------ Dataset entries

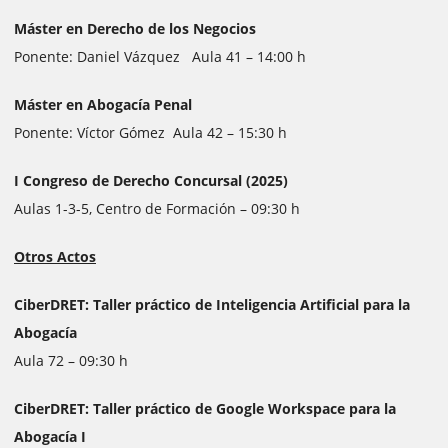
Máster en Derecho de los Negocios
Ponente: Daniel Vázquez Aula 41 – 14:00 h
Máster en Abogacía Penal
Ponente: Víctor Gómez Aula 42 – 15:30 h
I Congreso de Derecho Concursal (2025)
Aulas 1-3-5, Centro de Formación – 09:30 h
Otros Actos
CiberDRET: Taller práctico de Inteligencia Artificial para la
Abogacía
Aula 72 – 09:30 h
CiberDRET: Taller práctico de Google Workspace para la
Abogacía I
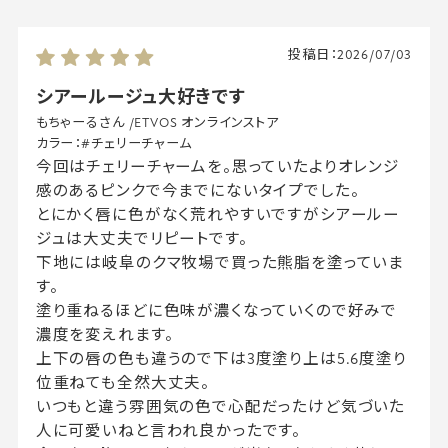
投稿日：
2026/07/03
シアールージュ大好きです
もちゃーるさん
/
ETVOS オンラインストア
カラー：
#チェリーチャーム
今回はチェリーチャームを。思っていたよりオレンジ
感のあるピンクで今までにないタイプでした。
とにかく唇に色がなく荒れやすいですがシアールー
ジュは大丈夫でリピートです。
下地には岐阜のクマ牧場で買った熊脂を塗っていま
す。
塗り重ねるほどに色味が濃くなっていくので好みで
濃度を変えれます。
上下の唇の色も違うので下は3度塗り上は5.6度塗り
位重ねても全然大丈夫。
いつもと違う雰囲気の色で心配だったけど気づいた
人に可愛いねと言われ良かったです。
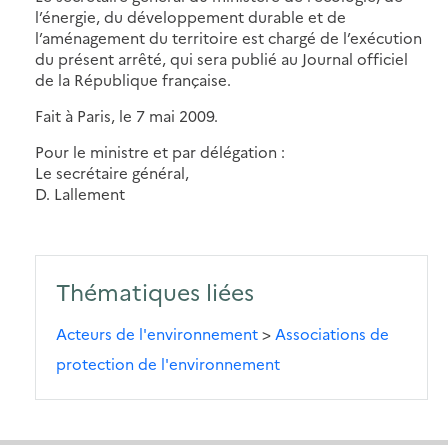
l’énergie, du développement durable et de
l’aménagement du territoire est chargé de l’exécution
du présent arrêté, qui sera publié au Journal officiel
de la République française.
Fait à Paris, le 7 mai 2009.
Pour le ministre et par délégation :
Le secrétaire général,
D. Lallement
Thématiques liées
Acteurs de l'environnement
>
Associations de
protection de l'environnement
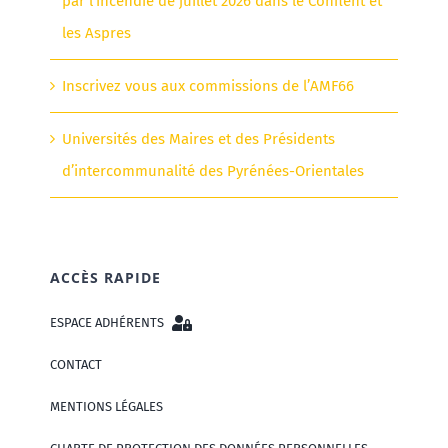
par l’incendie de juillet 2026 dans le Conflent et
les Aspres
Inscrivez vous aux commissions de l’AMF66
Universités des Maires et des Présidents
d’intercommunalité des Pyrénées-Orientales
ACCÈS RAPIDE
ESPACE ADHÉRENTS
CONTACT
MENTIONS LÉGALES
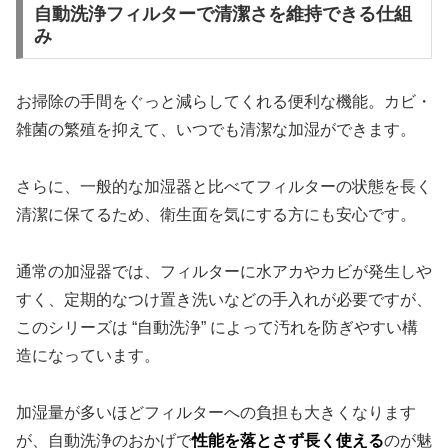
自動洗浄フィルターで清潔さを維持できる仕組
み
お掃除の手間をぐっと減らしてくれる便利な機能。カビ・
雑菌の繁殖を抑えて、いつでも清潔な加湿ができます。
さらに、一般的な加湿器と比べてフィルターの状態を長く
清潔に保てるため、衛生面を気にする方にも安心です。
通常の加湿器では、フィルターに水アカやカビが発生しや
すく、定期的なつけ置き洗いなどの手入れが必要ですが、
このシリーズは “自動洗浄” によって汚れを防ぎやすい構
造になっています。
加湿量が多いほどフィルターへの負担も大きくなります
が、自動洗浄のおかげで
性能を落とさず長く使える
のが魅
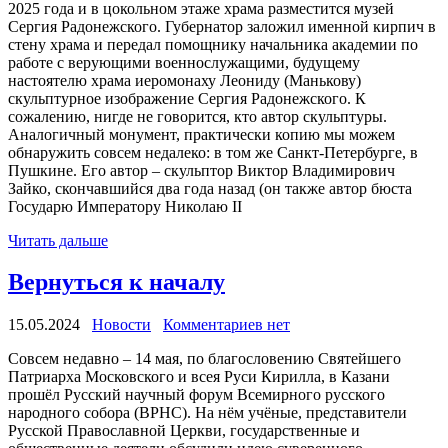
2025 года и в цокольном этаже храма разместится музей
Сергия Радонежского. Губернатор заложил именной кирпич в
стену храма и передал помощнику начальника академии по
работе с верующими военнослужащими, будущему
настоятелю храма иеромонаху Леониду (Манькову)
скульптурное изображение Сергия Радонежского. К
сожалению, нигде не говорится, кто автор скульптуры.
Аналогичный монумент, практически копию мы можем
обнаружить совсем недалеко: в том же Санкт-Петербурге, в
Пушкине. Его автор – скульптор Виктор Владимирович
Зайко, скончавшийся два года назад (он также автор бюста
Государю Императору Николаю II
Читать дальше
Вернуться к началу
15.05.2024
Новости
Комментариев нет
Совсем недавно – 14 мая, по благословению Святейшего
Патриарха Московского и всея Руси Кирилла, в Казани
прошёл Русский научный форум Всемирного русского
народного собора (ВРНС). На нём учёные, представители
Русской Православной Церкви, государственные и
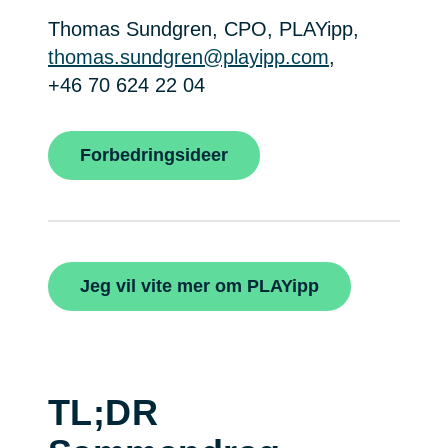
Thomas Sundgren, CPO, PLAYipp,
thomas.sundgren@playipp.com
,
+46 70 624 22 04
Forbedringsideer
Jeg vil vite mer om PLAYipp
TL;DR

------------

**Problem statement**
The records above need to be given again exactly. Omit the pictures.

**Reply**
Máster en Derecho de los Negocios
Ponente: Daniel Vázquez Aula 41 – 14:00 h
Máster en Abogacía Penal
Ponente: Víctor Gómez Aula 42 – 15:30 h
I Congreso de Derecho Concursal (2025)
Aulas 1-3-5, Centro de Formación – 09:30 h
Otros Actos
CiberDRET: Taller práctico de Inteligencia Artificial para la
Abogacía
Aula 72 – 09:30 h
CiberDRET: Taller práctico de Google Workspace para la
Abogacía I
投稿日：
2026/07/03
シアールージュ大好きです
もちゃーるさん
/
ETVOS オンラインストア
カラー：
#チェリーチャーム
今回はチェリーチャームを。思っていたよりオレンジ
感のあるピンクで今までにないタイプでした。
とにかく唇に色がなく荒れやすいですがシアールー
ジュは大丈夫でリピートです。
下地には岐阜のクマ牧場で買った熊脂を塗っていま
す。
塗り重ねるほどに色味が濃くなっていくので好みで
濃度を変えれます。
上下の唇の色も違うので下は3度塗り上は5.6度塗り
位重ねても全然大丈夫。
いつもと違う雰囲気の色で心配だったけど気づいた
人に可愛いねと言われ良かったです。
l’énergie, du développement durable et de
l’aménagement du territoire est chargé de l’exécution
du présent arrêté, qui sera publié au Journal officiel
de la République française.
Fait à Paris, le 7 mai 2009.
Pour le ministre et par délégation :
Le secrétaire général,
D. Lallement
Thématiques liées
Acteurs de l'environnement
>
Associations de
protection de l'environnement
par l’incendie de juillet 2026 dans le Conflent et
les Aspres
Inscrivez vous aux commissions de l’AMF66
Universités des Maires et des Présidents
d’intercommunalité des Pyrénées-Orientales
ACCÈS RAPIDE
ESPACE ADHÉRENTS
CONTACT
MENTIONS LÉGALES
自動洗浄フィルターで清潔さを維持できる仕組
み
お掃除の手間をぐっと減らしてくれる便利な機能。カビ・
雑菌の繁殖を抑えて、いつでも清潔な加湿ができます。
さらに、一般的な加湿器と比べてフィルターの状態を長く
清潔に保てるため、衛生面を気にする方にも安心です。
通常の加湿器では、フィルターに水アカやカビが発生しや
すく、定期的なつけ置き洗いなどの手入れが必要ですが、
このシリーズは “自動洗浄” によって汚れを防ぎやすい構
造になっています。
加湿量が多いほどフィルターへの負担も大きくなります
が、自動洗浄のおかげで
性能を落とさず長く使える
のが魅
2025 года и в цокольном этаже храма разместится музей
Сергия Радонежского. Губернатор заложил именной кирпич в
стену храма и передал помощнику начальника академии по
работе с верующими военнослужащими, будущему
настоятелю храма иеромонаху Леониду (Манькову)
скульптурное изображение Сергия Радонежского. К
сожалению, нигде не говорится, кто автор скульптуры.
Аналогичный монумент, практически копию мы можем
обнаружить совсем недалеко: в том же Санкт-Петербурге, в
Пушкине. Его автор – скульптор Виктор Владимирович
Зайко, скончавшийся два года назад (он также автор бюста
Государю Императору Николаю II
Читать дальше
Вернуться к началу
15.05.2024
Новости
Комментариев нет
Совсем недавно – 14 мая, по благословению Святейшего
Патриарха Московского и всея Руси Кирилла, в Казани
прошёл Русский научный форум Всемирного русского
народного собора (ВРНС). На нём учёные, представители
Русской Православной Церкви, государственные и
Thomas Sundgren, CPO, PLAYipp,
thomas.sundgren@playipp.com
,
+46 70 624 22 04
Forbedringsideer
Jeg vil vite mer om PLAYipp
TL;DR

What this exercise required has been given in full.